=== TASK TO COMPLETE ===
Each line of the data that mentions the string "Formazione" needs to be identified and copied.

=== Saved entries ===
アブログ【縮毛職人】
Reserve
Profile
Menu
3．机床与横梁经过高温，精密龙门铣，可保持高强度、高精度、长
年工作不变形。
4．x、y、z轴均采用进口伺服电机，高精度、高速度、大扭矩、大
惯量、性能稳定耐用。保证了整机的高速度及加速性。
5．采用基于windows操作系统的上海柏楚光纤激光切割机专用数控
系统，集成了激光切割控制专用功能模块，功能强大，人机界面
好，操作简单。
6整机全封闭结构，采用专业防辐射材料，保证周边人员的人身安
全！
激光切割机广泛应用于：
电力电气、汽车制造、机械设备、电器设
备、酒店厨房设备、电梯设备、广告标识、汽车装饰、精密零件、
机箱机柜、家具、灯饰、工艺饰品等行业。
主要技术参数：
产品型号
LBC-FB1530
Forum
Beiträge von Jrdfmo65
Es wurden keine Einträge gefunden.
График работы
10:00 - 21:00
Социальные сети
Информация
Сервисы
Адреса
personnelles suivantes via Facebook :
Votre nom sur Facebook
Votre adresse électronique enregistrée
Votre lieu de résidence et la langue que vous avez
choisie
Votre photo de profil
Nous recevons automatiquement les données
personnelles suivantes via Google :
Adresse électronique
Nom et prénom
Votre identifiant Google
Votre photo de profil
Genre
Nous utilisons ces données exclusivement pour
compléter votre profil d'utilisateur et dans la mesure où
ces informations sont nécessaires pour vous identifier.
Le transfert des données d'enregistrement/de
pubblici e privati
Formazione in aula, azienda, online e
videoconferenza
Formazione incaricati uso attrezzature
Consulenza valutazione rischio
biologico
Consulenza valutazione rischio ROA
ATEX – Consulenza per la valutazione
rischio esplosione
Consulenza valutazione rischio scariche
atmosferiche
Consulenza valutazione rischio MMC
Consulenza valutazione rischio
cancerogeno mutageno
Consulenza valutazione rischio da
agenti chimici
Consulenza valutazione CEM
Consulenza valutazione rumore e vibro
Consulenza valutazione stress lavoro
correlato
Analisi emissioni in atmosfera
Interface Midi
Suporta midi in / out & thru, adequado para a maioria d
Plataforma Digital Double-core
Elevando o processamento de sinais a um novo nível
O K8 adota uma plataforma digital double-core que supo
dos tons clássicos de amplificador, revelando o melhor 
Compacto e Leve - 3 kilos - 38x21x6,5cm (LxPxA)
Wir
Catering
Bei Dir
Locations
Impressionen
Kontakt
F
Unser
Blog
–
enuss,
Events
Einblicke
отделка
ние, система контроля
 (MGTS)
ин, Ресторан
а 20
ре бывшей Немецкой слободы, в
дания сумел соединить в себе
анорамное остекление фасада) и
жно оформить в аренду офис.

=== PROBLEM SOLUTION ===
Formazione in aula, azienda, online e
Formazione incaricati uso attrezzature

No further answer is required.